Since the death of Wisława Szymborska a week ago, the Nobel-winning Polish poet has been memorialized countless times. Generally, the media tributes have been quite accurate, although there's been something of a tendency to make her sound more grandmotherly than seems right, with Newsweek calling her an "old Polish poetess" and The New York Times calling her "gentle and reclusive." This kind of characterization takes the edge off her, and hides so many things about her poetry, which often cast a cold eye on tragedy and the darker patches of history.
This, though, isn't the kind of "misremembering" I have in mind. Instead, I'm thinking of my own misremembering of a Szymborska poem years ago. I'd read the poem, "The End and the Beginning" in Clare Cavanagh's translation in The New Republic, and loved it immediately. In the weeks that followed, I'd run the poems lines and images through my mind, or talk about them to friends, urging them to have a look at Szymborska's work. A few months later, when the book containing the poem came out, I rushed down to the Seminary Co-Op Bookstore by the University of Chicago to get a copy. On the train back home, I read the poem again, and realized I'd remembered it incorrectly, in essence making my own poem out of the poem Szymborska had written. The only thing for it was to write my version of the poem, which had evolved, by now, not only into a warped version of the original, but into a poem about misremembering, and about the conversation different poems can have with each other. Here's Cavanagh's translation of the Szymborska poem:
The End and the Beginning
After every war
someone has to tidy up.
Things won't pick
themselves up, after all.
Someone has to shove
the rubble to the roadsides
so the carts loaded with corpses
can get by.
Someone has to trudge
through sludge and ashes,
through the sofa springs,
the shards of glass,
the bloody rags.
Someone has to lug the post
to prop the wall,
someone has to glaze the window,
set the door in its frame.
No sound bites, no photo opportunities,
and it takes years.
All the cameras have gone
to other wars.
The bridges need to be rebuilt,
the railroad stations, too.
Shirtsleeves will be rolled
to shreds.
Someone, broom in hand,
still remembers how it was.
Someone else listens, nodding
his unshattered head.
But others are bound to be bustling nearby
who'll find all that
a little boring.
From time to time someone still must
dig up a rusted argument
from underneath a bush
and haul it off to the dump.
Those who knew
what this was all about
must make way for those
who know little.
And less than that.
And at last nothing less than nothing.
Someone has to lie there
in the grass that covers up
the causes and effects
with a cornstalk in his teeth,
gawking at clouds.
And here's the poem I ended up writing in response, a kind of sampling-plus-morphing of the original, along with reflections on the nature of misremembering (it's in my book Home and Variations):
Misremembering Szymborska
I read your poem in a magazine, the one about how
after every war, someone
has to tidy up, about how,
as years trudge on with shovel and with trowel,
bridges are rebuilt, windows glazed, doors set back
into their jambs, until someone,
propped broom in an arm's neat crook, a hand-back wiping
at his brow, tells how it was to a nodding neighbor, until
the task-bound crowd of a rebuilt city finds such talk
a little boring,
until those who were there
are gone, and those who knew them, until, at last,
someone lies in the grass, over all the old and rusted arguments,
"a corn stalk in his teeth,
gawking at clouds." I read it, there, but
remembered it differently. Somehow
in the tired and task-bound wearied mind those final,
placid, resting limbs
became a body in the earth, not on it,
a corn stalk growing from that place in which it lay.

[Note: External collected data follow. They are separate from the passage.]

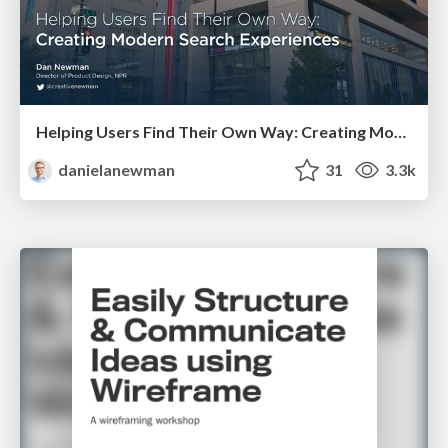
Helping Users Find Their Own Way: Creating Modern Search Experiences
danielanewman
31
3.3k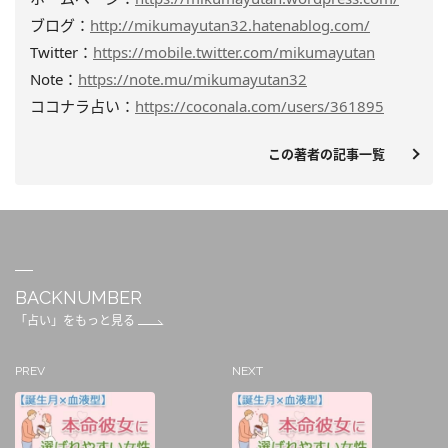
ブログ：
http://mikumayutan32.hatenablog.com/
Twitter：
https://mobile.twitter.com/mikumayutan
Note：
https://note.mu/mikumayutan32
ココナラ占い：
https://coconala.com/users/361895
この著者の記事一覧
BACKNUMBER
「占い」をもっと見る
PREV
NEXT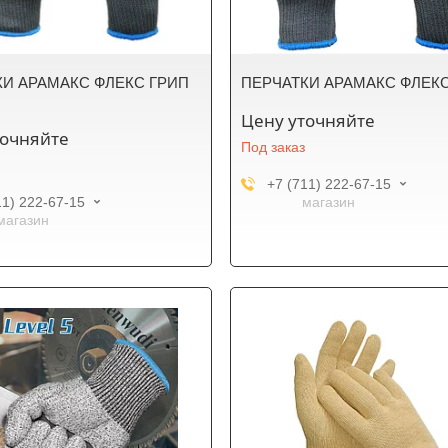
КИ АРАМАКС ФЛЕКС ГРИП
ПЕРЧАТКИ АРАМАКС ФЛЕКС
Цену уточняйте
точняйте
Под заказ
+7 (711) 222-67-15
11) 222-67-15
магазин
магазин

I see your poem now, again. "The End and the Beginning,"
and know I've carried my mistake for months.
That soldier I remembered — that's what he must have been,
that body under earth — he would have dreamed
of days spent gawking, on a hillside, at the clouds.
Perhaps he fought for just such days, that he should have them, perhaps
that dream is where he lingers even now.
Perhaps he can lie beneath your dreamer, a rightness, there,
each in his way the other's end. Perhaps, too,
we could say my poem lies in the grass of your poem's dreaming,
forgetful, pulls at cornstalks, gawks at sky.